I could feel my eyes widen as a tall man in his 50′s with glasses and gray hair politely pointed at the fruits and tried to make conversation with me in Swedish. I’m not sure I even tried to understand the words that were coming out of his mouth, as it took a few seconds just to understand that I should be listening because he was talking to me. I had just picked up a pack of dried apricots as I stood in line, and this man was also looking at the fruit, I assumed by his gestures that he was talking about the apricots and figs. I can guess, after it happened that maybe he was thinking the same as when I saw them, surprised that they were the same price, unsure if they were overpriced. He said only a sentence or two, and the tone seemed friendly enough, but then it was obviously time for me to reply and I was still frozen in place.

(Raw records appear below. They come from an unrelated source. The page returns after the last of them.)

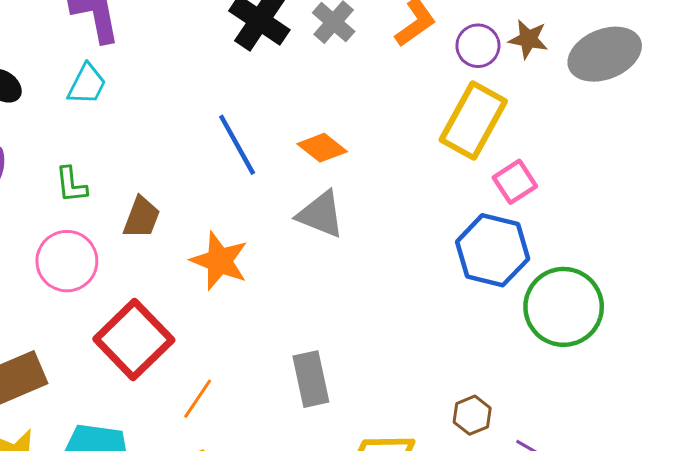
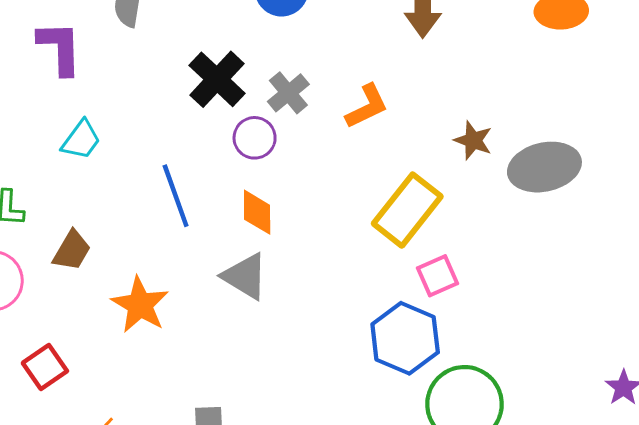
purple circle: (478, 46) -> (255, 138), moved
cyan trapezoid: (87, 84) -> (81, 140), moved
orange diamond: (322, 148) -> (257, 212), turned 42
red square: (134, 339) -> (45, 367), size x0.6

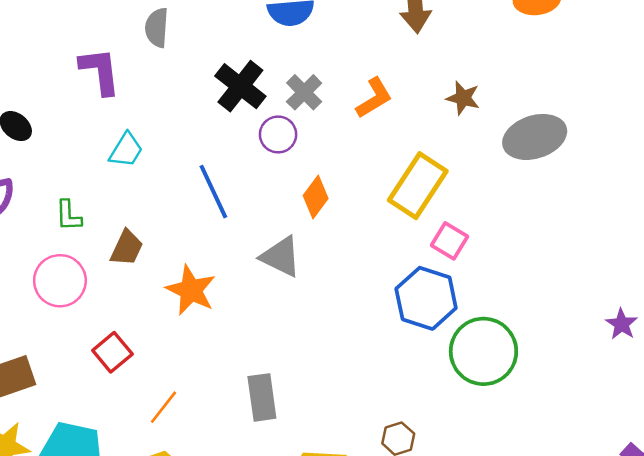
brown star: (473, 140) -> (463, 98), moved
orange diamond: (257, 212) -> (316, 197), moved, turned 42
pink square: (437, 276) -> (450, 241), turned -30

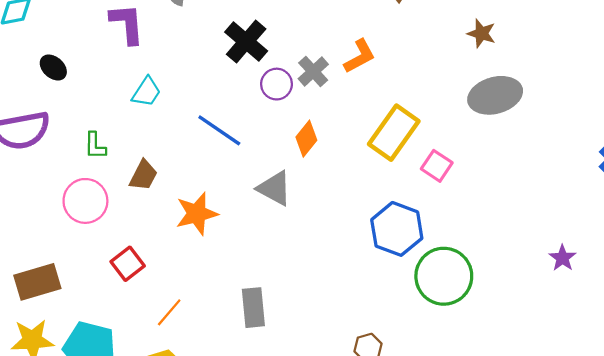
gray cross: (304, 92) -> (313, 71), moved
brown star: (463, 98) -> (481, 33), moved
blue line: (213, 192) -> (219, 130), turned -33
pink square: (450, 241) -> (437, 166), moved
orange star: (191, 290) -> (197, 214), turned 30

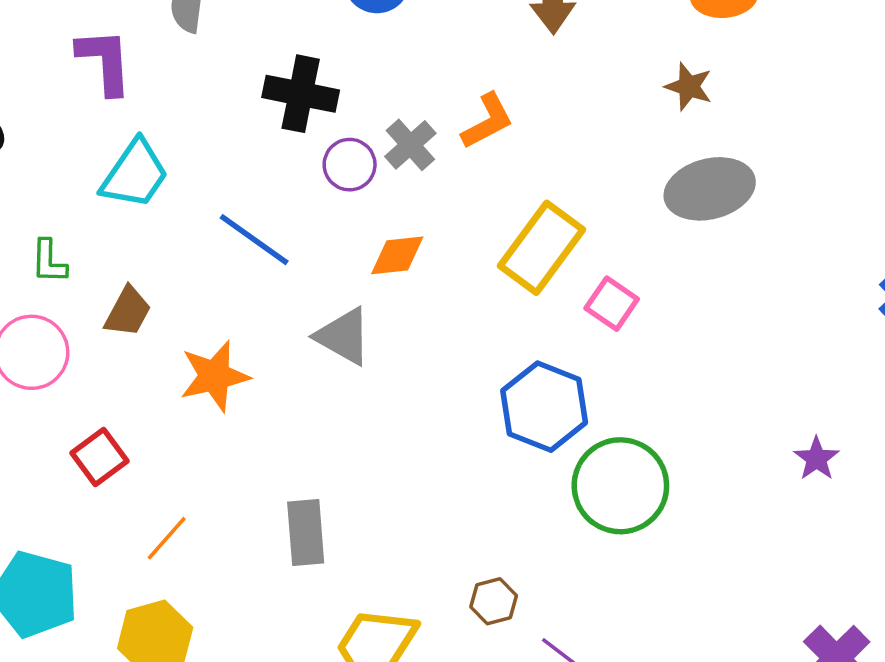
black cross: (246, 42) -> (301, 94), turned -30
cyan trapezoid: (146, 92) -> (135, 174), size x1.4
orange diamond: (306, 139) -> (397, 255), turned 44

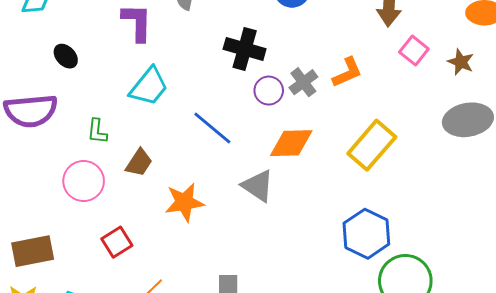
orange diamond: (397, 255) -> (291, 143), size x1.4
pink square: (612, 304) -> (414, 51), moved

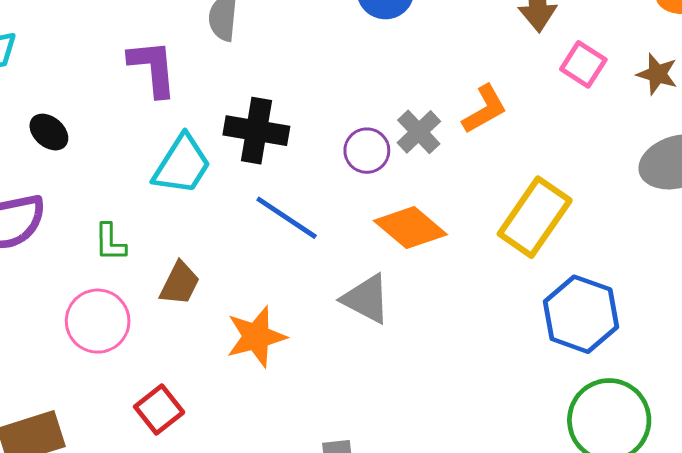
black cross: (245, 49) -> (256, 131), moved
orange diamond: (291, 143) -> (410, 228), turned 48
blue hexagon: (366, 234) -> (581, 314), moved

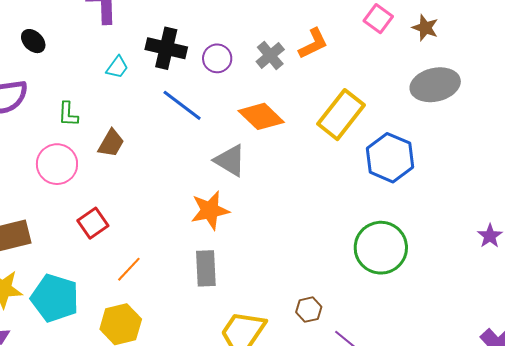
purple circle: (367, 151) -> (217, 58), moved
cyan trapezoid: (182, 165) -> (117, 67), size x0.6
blue hexagon: (581, 314) -> (390, 158), moved
orange star: (256, 337) -> (210, 210), moved

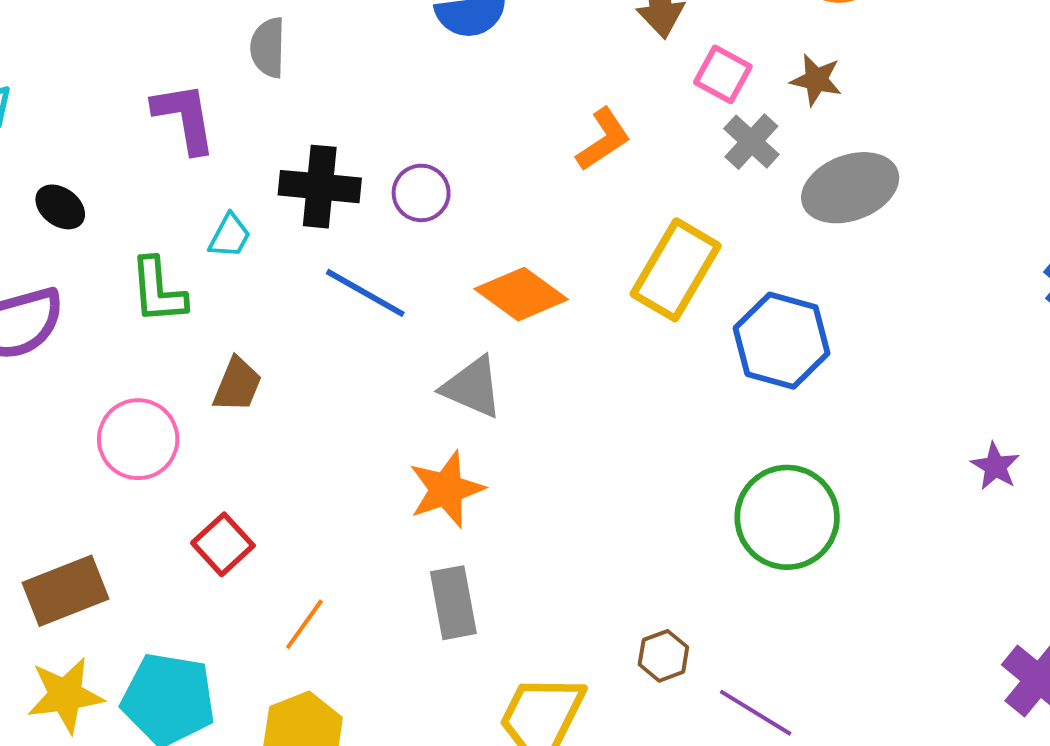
gray cross: (270, 55) -> (751, 142), moved
green L-shape: (68, 114) -> (158, 291), moved, size x1.4

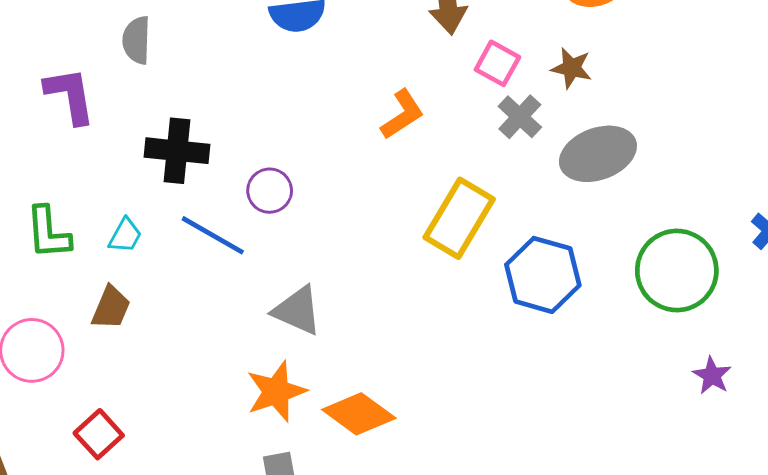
purple circle: (421, 193) -> (270, 191), moved
cyan trapezoid: (230, 236) -> (125, 235), moved
orange diamond: (521, 294) -> (359, 414), moved
green circle: (787, 517) -> (677, 271), moved

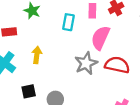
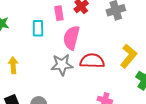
gray star: (86, 63) -> (62, 65), turned 30

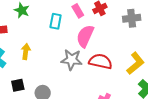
pink rectangle: (59, 13) -> (78, 11), turned -32

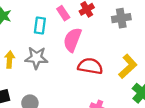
gray star: (72, 60) -> (36, 58), moved

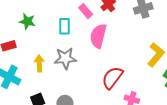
red semicircle: (90, 66) -> (112, 78), moved, turned -55

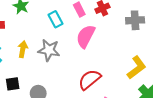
cyan rectangle: (65, 26) -> (56, 19), turned -42

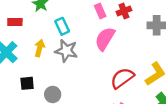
cyan rectangle: (56, 19) -> (62, 26), moved
red semicircle: (90, 80) -> (122, 78), moved

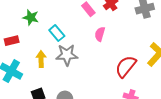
pink semicircle: (105, 39) -> (100, 34), size x0.6

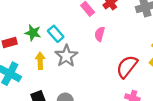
green star: (31, 17) -> (33, 33), moved
gray star: (67, 55) -> (66, 56), turned -30

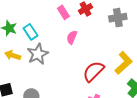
yellow arrow: (40, 61) -> (13, 55), turned -77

I knew what to say. I knew how to say it. I’ve practiced it in my head before, “Forlat, min Svenska ar inte bra” or “Jag förstår inte.” (“Sorry, my Swedish is not good” or “I do not understand”) It was my chance and before I knew it my mind and my mouth had missed that connection and I blurted out, “sorry.” It was like a slap in the face, why can’t I do it? The words might not have been at the tip of my tongue, more like the back of my throat, you know that feeling when you are about to vomit? They were there, being uncomfortable and embarrassing. And so I swallowed the small amount of Swedish I could have conjured up and burped out a simple “sorry” to which the man smiled and nodded and moved on leaving me feeling rejected. I was annoyed with myself for missing the opportunity, and even more annoyed when the cashier rang me up in English. I’m not sure if he heard the exchange or if he has begun to recognize me. I need to start wearing a less identifiable hat, maybe. Either way I was pretty bummed by the whole thing. The last thing I want or need is for one of my regular cashiers to stop speaking Swedish to me. Even though I know that down the road I will be able to switch it back to Swedish when I am ready and able, but I need the practice now, even if it’s only hearing a few numbers and needing to understand them.
It’s certainly not the first I’ve said “sorry” to change the conversation to English (and it won’t be the last), I just wish I could muster up the courage to switch over to English in a way that indicates that I am learning Swedish and trying, which means…actually speaking a few simple words of Swedish. I know it’s an anxiety hurdle I have (and also had when learning Spanish) but I have been more and more angry with it over the past week or two, knowing that my Swedish classes hopefully start in about two weeks. This knot in my chest needs to go, I always figured it would be easier to blurt out a crappy Swedish phrase in front of strangers, but it’s still the same amount of scary.